- **BRIEF**:
Please work out how many lines include the word "encrypti" in the entries, and reply with only the count.

### RECORDED INFORMATION ###

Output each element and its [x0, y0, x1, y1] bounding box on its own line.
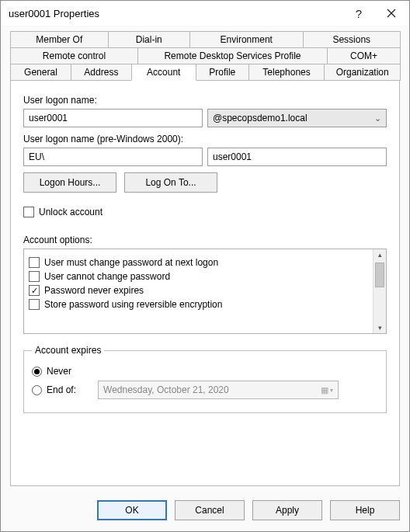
options-scrollbar[interactable]: ▴ ▾	[373, 249, 386, 333]
scroll-down-icon: ▾	[378, 324, 382, 332]
chevron-down-icon: ⌄	[374, 113, 381, 123]
content-area: Member Of Dial-in Environment Sessions R…	[1, 26, 409, 492]
expires-endof-label: End of:	[47, 384, 76, 395]
checkbox-icon: ✓	[29, 285, 40, 296]
cancel-button[interactable]: Cancel	[175, 500, 245, 520]
tabstrip: Member Of Dial-in Environment Sessions R…	[10, 32, 400, 81]
unlock-account-checkbox[interactable]: Unlock account	[23, 207, 387, 217]
option-password-never-expires[interactable]: ✓ Password never expires	[29, 285, 370, 296]
tab-remote-control[interactable]: Remote control	[10, 47, 138, 64]
logon-name-label: User logon name:	[23, 95, 387, 106]
dialog-buttons: OK Cancel Apply Help	[1, 492, 409, 531]
radio-icon	[32, 385, 42, 395]
properties-dialog: user0001 Properties ? Member Of Dial-in …	[0, 0, 410, 532]
option-label: User cannot change password	[44, 271, 170, 282]
expires-endof-radio[interactable]: End of: Wednesday, October 21, 2020 ▦▾	[32, 381, 378, 399]
close-button[interactable]	[375, 2, 408, 24]
close-icon	[387, 9, 396, 18]
tab-environment[interactable]: Environment	[189, 31, 304, 48]
tab-address[interactable]: Address	[71, 64, 132, 81]
tab-member-of[interactable]: Member Of	[10, 31, 109, 48]
checkbox-icon	[29, 271, 40, 282]
account-expires-group: Account expires Never End of: Wednesday,…	[23, 345, 387, 413]
domain-dropdown-value: @specopsdemo1.local	[213, 113, 308, 123]
prewin-user-input[interactable]	[207, 148, 387, 166]
tab-complus[interactable]: COM+	[327, 47, 401, 64]
checkbox-icon	[29, 299, 40, 310]
expires-date-value: Wednesday, October 21, 2020	[103, 384, 229, 395]
tab-profile[interactable]: Profile	[196, 64, 249, 81]
apply-button[interactable]: Apply	[252, 500, 322, 520]
domain-dropdown[interactable]: @specopsdemo1.local ⌄	[207, 109, 387, 127]
help-dialog-button[interactable]: Help	[330, 500, 400, 520]
log-on-to-button[interactable]: Log On To...	[124, 172, 217, 193]
tab-sessions[interactable]: Sessions	[303, 31, 401, 48]
scroll-up-icon: ▴	[378, 251, 382, 259]
option-label: Store password using reversible encrypti…	[44, 299, 222, 310]
option-label: User must change password at next logon	[44, 257, 218, 268]
option-must-change-pw[interactable]: User must change password at next logon	[29, 257, 370, 268]
account-panel: User logon name: @specopsdemo1.local ⌄ U…	[10, 81, 400, 486]
expires-date-picker[interactable]: Wednesday, October 21, 2020 ▦▾	[98, 381, 339, 399]
ok-button[interactable]: OK	[97, 500, 167, 520]
titlebar: user0001 Properties ?	[1, 1, 409, 26]
option-cannot-change-pw[interactable]: User cannot change password	[29, 271, 370, 282]
unlock-account-label: Unlock account	[39, 207, 102, 217]
prewin-domain-input[interactable]	[23, 148, 203, 166]
option-reversible-encryption[interactable]: Store password using reversible encrypti…	[29, 299, 370, 310]
account-options-label: Account options:	[23, 235, 387, 245]
tab-general[interactable]: General	[10, 64, 71, 81]
prewin-label: User logon name (pre-Windows 2000):	[23, 134, 387, 144]
account-expires-legend: Account expires	[32, 345, 104, 356]
logon-name-input[interactable]	[23, 109, 203, 127]
expires-never-radio[interactable]: Never	[32, 366, 378, 377]
checkbox-icon	[29, 257, 40, 268]
expires-never-label: Never	[47, 366, 71, 377]
window-title: user0001 Properties	[9, 8, 342, 19]
tab-telephones[interactable]: Telephones	[248, 64, 325, 81]
logon-hours-button[interactable]: Logon Hours...	[23, 172, 116, 193]
tab-dial-in[interactable]: Dial-in	[108, 31, 191, 48]
account-options-list: User must change password at next logon …	[23, 249, 387, 334]
scroll-thumb[interactable]	[375, 263, 384, 287]
option-label: Password never expires	[44, 285, 144, 296]
help-button[interactable]: ?	[342, 2, 375, 24]
tab-rds-profile[interactable]: Remote Desktop Services Profile	[137, 47, 328, 64]
tab-account[interactable]: Account	[131, 64, 196, 81]
calendar-icon: ▦▾	[321, 385, 333, 395]
radio-selected-icon	[32, 367, 42, 377]
checkbox-icon	[23, 207, 34, 217]
tab-organization[interactable]: Organization	[324, 64, 401, 81]
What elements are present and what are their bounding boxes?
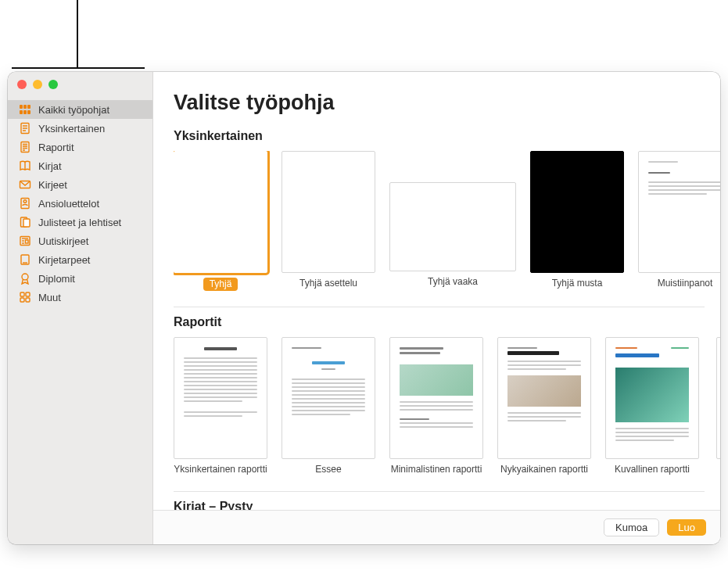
template-modern-report[interactable]: Nykyaikainen raportti xyxy=(497,337,591,475)
sidebar-item-letters[interactable]: Kirjeet xyxy=(8,175,152,194)
template-thumb xyxy=(605,337,699,459)
sidebar-item-label: Yksinkertainen xyxy=(38,123,105,135)
sidebar-item-label: Kaikki työpohjat xyxy=(38,104,109,116)
template-thumb xyxy=(282,337,375,459)
sidebar-item-label: Kirjetarpeet xyxy=(38,254,90,266)
template-thumb xyxy=(174,337,267,459)
section-basic: Yksinkertainen Tyhjä Tyhjä asettelu Tyhj… xyxy=(174,129,720,291)
more-icon xyxy=(19,291,31,303)
template-blank-layout[interactable]: Tyhjä asettelu xyxy=(282,151,375,291)
sidebar-item-label: Raportit xyxy=(38,142,74,153)
svg-rect-32 xyxy=(26,298,30,302)
poster-icon xyxy=(19,216,31,228)
sidebar-item-other[interactable]: Muut xyxy=(8,288,152,307)
resume-icon xyxy=(19,197,31,210)
template-chooser-window: Kaikki työpohjat Yksinkertainen Raportit… xyxy=(8,72,720,544)
award-icon xyxy=(19,272,31,285)
template-label: Yksinkertainen raportti xyxy=(174,464,267,475)
stationery-icon xyxy=(19,253,31,266)
svg-rect-20 xyxy=(23,219,30,227)
newsletter-icon xyxy=(19,235,31,247)
template-row: Tyhjä Tyhjä asettelu Tyhjä vaaka Tyhjä m… xyxy=(174,151,720,291)
template-label: Tyhjä musta xyxy=(552,278,603,289)
template-label: Tyhjä xyxy=(203,278,238,291)
callout-pointer xyxy=(77,0,78,69)
template-thumb xyxy=(530,151,624,273)
cancel-button[interactable]: Kumoa xyxy=(604,518,659,536)
divider xyxy=(174,307,705,307)
template-thumb xyxy=(389,182,516,271)
template-thumb xyxy=(282,151,375,273)
template-label: Tyhjä vaaka xyxy=(428,276,478,288)
sidebar-item-newsletters[interactable]: Uutiskirjeet xyxy=(8,231,152,250)
sidebar-item-stationery[interactable]: Kirjetarpeet xyxy=(8,250,152,269)
template-label: Minimalistinen raportti xyxy=(391,464,482,475)
sidebar-item-resumes[interactable]: Ansioluettelot xyxy=(8,194,152,213)
template-blank[interactable]: Tyhjä xyxy=(174,151,267,291)
svg-point-18 xyxy=(23,200,27,203)
template-blank-black[interactable]: Tyhjä musta xyxy=(530,151,624,291)
sidebar-item-label: Muut xyxy=(38,292,61,303)
svg-rect-31 xyxy=(20,298,24,302)
svg-rect-5 xyxy=(27,110,30,114)
svg-rect-2 xyxy=(27,105,30,109)
divider xyxy=(174,491,705,492)
svg-rect-30 xyxy=(26,292,30,296)
svg-rect-29 xyxy=(20,292,24,296)
book-icon xyxy=(19,160,31,172)
template-label: Essee xyxy=(315,464,341,475)
template-thumb xyxy=(389,337,483,459)
template-thumb xyxy=(497,337,591,459)
sidebar: Kaikki työpohjat Yksinkertainen Raportit… xyxy=(8,72,153,544)
close-window-button[interactable] xyxy=(17,80,27,89)
sidebar-item-label: Kirjeet xyxy=(38,179,67,191)
svg-rect-3 xyxy=(20,110,23,114)
template-essay[interactable]: Essee xyxy=(282,337,375,475)
template-label: Tyhjä asettelu xyxy=(299,278,357,289)
template-label: Nykyaikainen raportti xyxy=(500,464,588,475)
page-title: Valitse työpohja xyxy=(174,91,720,115)
template-simple-report[interactable]: Yksinkertainen raportti xyxy=(174,337,267,475)
letter-icon xyxy=(19,178,31,191)
section-heading: Yksinkertainen xyxy=(174,129,720,143)
template-notes[interactable]: Muistiinpanot xyxy=(638,151,720,291)
section-heading: Raportit xyxy=(174,315,720,329)
template-thumb xyxy=(716,337,720,459)
section-reports: Raportit Yksinkertainen raportti xyxy=(174,315,720,475)
footer-bar: Kumoa Luo xyxy=(153,510,720,544)
create-button[interactable]: Luo xyxy=(667,519,706,536)
sidebar-item-label: Diplomit xyxy=(38,273,75,285)
sidebar-item-flyers[interactable]: Julisteet ja lehtiset xyxy=(8,213,152,231)
sidebar-item-label: Kirjat xyxy=(38,160,62,172)
sidebar-item-reports[interactable]: Raportit xyxy=(8,138,152,156)
template-blank-landscape[interactable]: Tyhjä vaaka xyxy=(389,182,516,291)
page-icon xyxy=(19,122,31,135)
window-controls xyxy=(17,80,58,89)
template-photo-report[interactable]: Kuvallinen raportti xyxy=(605,337,699,475)
sidebar-item-all-templates[interactable]: Kaikki työpohjat xyxy=(8,100,152,119)
minimize-window-button[interactable] xyxy=(33,80,42,89)
sidebar-item-label: Ansioluettelot xyxy=(38,198,99,210)
svg-rect-0 xyxy=(20,105,23,109)
grid-all-icon xyxy=(19,103,31,116)
svg-point-28 xyxy=(22,274,28,280)
template-thumb xyxy=(174,151,267,273)
svg-rect-4 xyxy=(23,110,27,114)
template-row: Yksinkertainen raportti Essee xyxy=(174,337,720,475)
main-content: Valitse työpohja Yksinkertainen Tyhjä Ty… xyxy=(153,72,720,544)
sidebar-item-certificates[interactable]: Diplomit xyxy=(8,269,152,288)
svg-rect-1 xyxy=(23,105,27,109)
template-label: Kuvallinen raportti xyxy=(615,464,690,475)
report-icon xyxy=(19,141,31,153)
template-thumb xyxy=(638,151,720,273)
sidebar-item-label: Julisteet ja lehtiset xyxy=(38,217,121,228)
template-overflow[interactable] xyxy=(713,337,720,475)
zoom-window-button[interactable] xyxy=(48,80,58,89)
svg-rect-25 xyxy=(26,240,29,243)
sidebar-item-books[interactable]: Kirjat xyxy=(8,156,152,175)
sidebar-item-label: Uutiskirjeet xyxy=(38,235,88,247)
template-minimalist-report[interactable]: Minimalistinen raportti xyxy=(389,337,483,475)
template-label: Muistiinpanot xyxy=(658,278,713,289)
sidebar-item-basic[interactable]: Yksinkertainen xyxy=(8,119,152,138)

###

- **TASK RESULT**:
2